Narrative develops through continuity editing - time shown through multiple layers of editing, audience made aware of the daily routine of the dealer through the times he sends and receives these text messages. Todorov Structure also used - in equilibrium, enjoys his job, leads a 'normal' happy life, we find multiple women have left him as he won't quit his 'job' - equilibrium at end as he returns home to lounge on the sofa and watch telly - audience presume daily routine will restart next day.

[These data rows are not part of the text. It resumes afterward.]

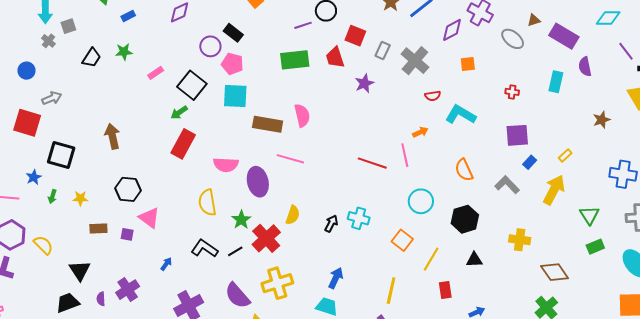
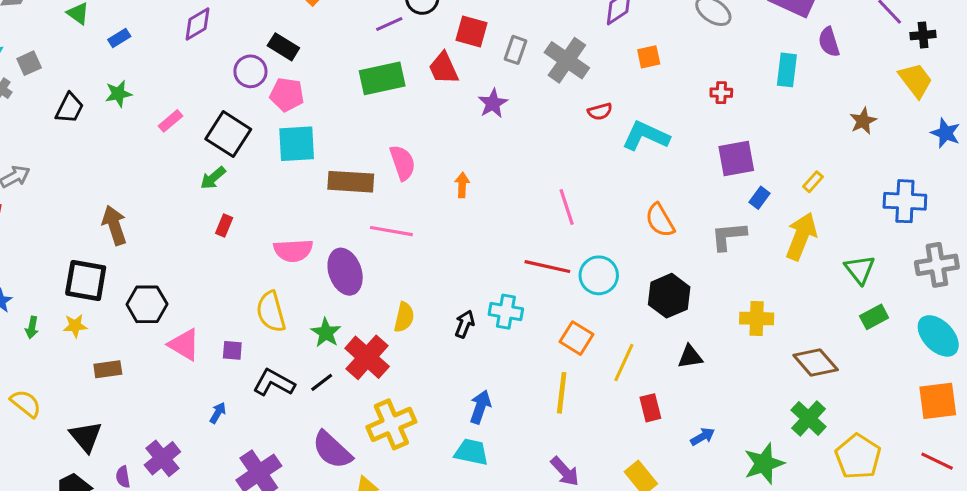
orange arrow: (420, 132) -> (462, 185), moved, turned -56
red rectangle: (183, 144) -> (224, 225), size x0.5
black square: (61, 155) -> (86, 280), moved
red line: (372, 163) -> (547, 267), moved
gray L-shape: (507, 185) -> (729, 236), turned -45
purple square: (127, 234) -> (232, 350), moved
yellow line: (391, 291) -> (562, 393), moved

Use of cinematography effective - lots of point of view shots from inside the car which makes audience see what his life is really like literally. This film could be linked to Richard Dyers theory that 'How we are seen determines how we are treated, how we treat others is based on how we see them. How we see them comes from representation.'. This is seen in the way the buyers treat the dealer - We are able to read his text messages as they appear on-screen, this is useful for audience time-keeping and also through this use of mise-en-scene the audience can imagine what it must be like to have so many people texting him - seemingly unharmful texts however what they really want is cocaine. However it is clear and becomes a little uglier when the senders of these texts maintain their 'politeness' while constantly texting the dealer with multiple texts in a matter of minutes, in this the audience can see their addiction yet still do not become unpleasant - is this because they know what the dealer can be like? The audience find that the dealer from the dialogue seems like a normal guy, but does he have a dark-side or is it simply that the stereotype made by the senders of the text automatically assume that if they get on the bad side of this 'cocaine dealer' that the results will not be pretty.

Richard Dyers theory could also bye used in vice-versa, in the way the dealer treats the buyers. He simply sees them as buyers, cocaine addicts and this may affect the way he treats them. He knows that the buyers are addicted to his product therefore demand will be fairly inelastic, he knows that when they want it they will pay whatever and will have it at whenever is convenient for the dealer and therefore like the last text we see, the buyer says he is desperate but understand that it's late at around 11 at night, the dealer asks how many he wants and when the buyer replies with just the one, all of a sudden the dealer is on his way home and this leaves the question in the audience's mind as to whether the situation would've been any different if the buyer had wanted more - I imagine it probably would have.